Fungi Collected in Shropshire and other Neighbourhoods

One of the many pioneering women in mycology, M. F. Lewis’s Fungi Collected in Shropshire and other Neighbourhoods is a quietly remarkable, though long-unpublished, contribution to British mycology. Spanning three volumes and over 200 species, Lewis’s manuscript pairs delicate watercolours with field observations of fungi from a region largely overlooked by scientific record. Working without formal education or institutional support, she devoted her life to cataloguing local fungal life with care and artistic finesse. Though known to learned societies of the time, her work remained unpublished and overlooked for over a century—now recognised as one of the most beautiful and dedicated mycological records of the nineteenth century.

On the Germination of the Spores of Agaricineae

Best known today for her beloved children’s books, Helen Beatrix Potter (1866–1943) was also a passionate and pioneering mycologist whose scientific contributions remain largely obscured. In the late 1890s, Potter made significant discoveries in fungal reproduction, producing detailed illustrations and a paper, On the Germination of the Spores of Agaricineae (1897), which was submitted, though not by her, to the Linnean Society. As a woman in mycology, she was barred from presenting her own work due to her gender, and as it was ultimately unpublished, the paper has since been lost. One of many women in mycology who was overlooked in her time, Potter’s early work in mycology reveals a brilliant scientific mind curtailed by the limitations of her era.

The works discussed here are but a few examples of the pioneering efforts made by women in mycology throughout the nineteenth century.
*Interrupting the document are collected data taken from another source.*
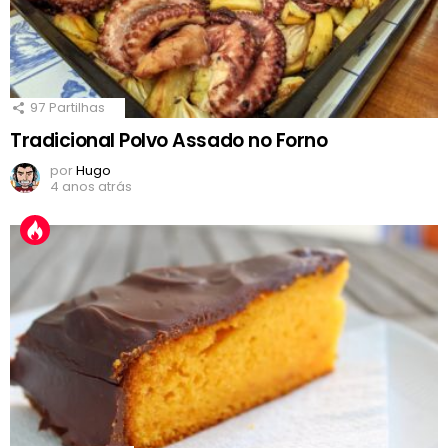
97
Partilhas
Tradicional Polvo Assado no Forno
por
Hugo
4 anos atrás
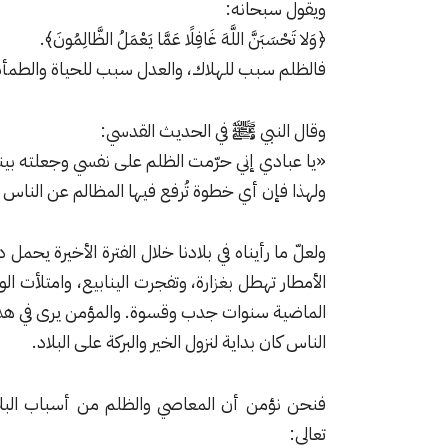
ويقول سبحانه:
﴿وَلا تَحْسَبَنَّ اللَّهَ غَافِلًا عَمَّا يَعْمَلُ الظَّالِمُونَ﴾.
فالظلم سبب للهلاك، والعدل سبب للحياة والطمأني
وقال النبي ﷺ في الحديث القدسي:
«يا عبادي إني حرّمت الظلم على نفسي وجعلته بينك
ولهذا فإن أي خطوة تُرفع فيها المظالم عن الناس ه
ولعلّ ما رأيناه في بلادنا خلال الفترة الأخيرة ي
الأمطار تهطل بغزارة، وتفجرت الينابيع، وامتلأت ا
الماضية سنوات جدب وقسوة. والمؤمن يرى في هذه
الناس كان بداية لنزول الخير والبركة على البلاد.
فنحن نؤمن أن المعاصي والظلم من أسباب البلاء،
تعالى:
Their efforts reflect a broader movement that connected art and scientific study across the emerging natural sciences, propelled forward by women working quietly in the margins.
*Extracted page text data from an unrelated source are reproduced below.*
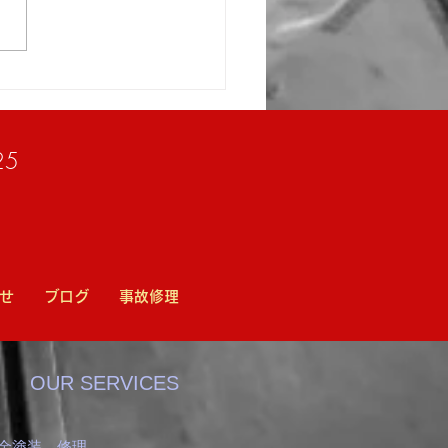
ツ/フロントバンパー修理
/小山市高野自動車工業
25
せ
ブログ
事故修理
OUR SERVICES
金塗装、修理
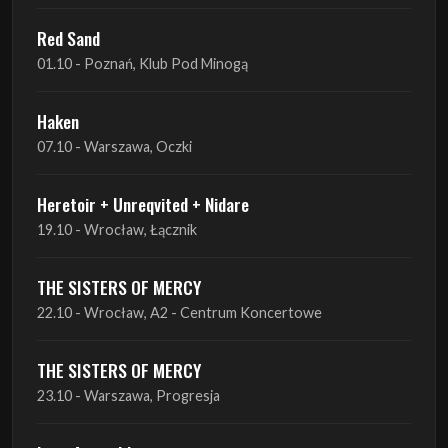
Haken
07.10 - Warszawa, Oczki
Heretoir + Unreqvited + Nidare
19.10 - Wrocław, Łącznik
THE SISTERS OF MERCY
22.10 - Wrocław, A2 - Centrum Koncertowe
THE SISTERS OF MERCY
23.10 - Warszawa, Progresja
Lone Assembly
13.11 - Poznań, Pod Minogą
Lone Assembly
The contributions of women such as Hussey, Banning, Lewis, and Potter reveal a parallel lineage of inquiry—one marked by exclusion, perseverance, and innovation. Bringing a unique perspective to the field, their illustrated works are an invaluable archive of fungal taxonomy in the formative years of mycological study. The research of these women in mycology transcended the limitations of their era, helping establish mycology as an independent scientific field, enriching the historical, artistic, and scientific records for years to come.